Excercise 3 step 4: Monitoring production

When the production is running, you can monitor its status to see how far the production has progressed and if there are any errors.

When you submit the request, you should see a response line that starts with a time stamp and then

INFO com.bc.calvalus: Production successfully ordered with ID <job-id>

where <job-id> is a string starting with job_ followed by two numbers seperated by a _. In the following, we need the application ID which is almost the same, but with job_ replaced by application_. The application ID in the following commands is therefore application_ followed by the same two numbers with a single underscore in between, just like the job ID. Fill in your application ID in the commands below where application-id is written.

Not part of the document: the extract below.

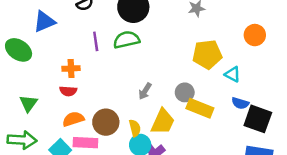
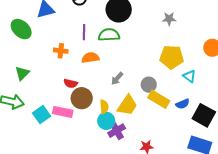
red semicircle: (68, 91) -> (71, 83), moved
blue semicircle: (240, 103) -> (183, 104), moved, turned -48
orange semicircle: (73, 119) -> (90, 58), moved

In the following there are a number of commands listed that can be used to monitor different aspects of our currently running production, with a short explanation of their use.

Listing all running applications

With this command, you can see all currently running applications. If everything went well, you will see your own application listed in the table.

It can be useful to reduce the font size in your terminal when running this command, as the returned table is quite wide and will look strange if each table row is broken up into multiple lines of text.

The output will contain the Application ID. If you forgot the application ID, this is your way to recover it. You can identify your production from your username and name of the production.


yarn application -list

By default, this command only lists applications that are either in either of the states SUBMITTED, ACCEPTED or RUNNING. This will include your production if everything went well. However, if there has been an error or if the production already finished successfully, it will not show up.

You can filter the output to include applications in a particular state by adding the -appStates flag.

Possible states include the three states included by default (see above), FINISHED (if everything went well), FAILED (if it didn't) and KILLED (if the application was terminated externally).

If your application encountered an error, it should be visible if you run

yarn application -list -appStates FAILED

If you don't know the status of the application, you can use the yarn application command explained in the next section.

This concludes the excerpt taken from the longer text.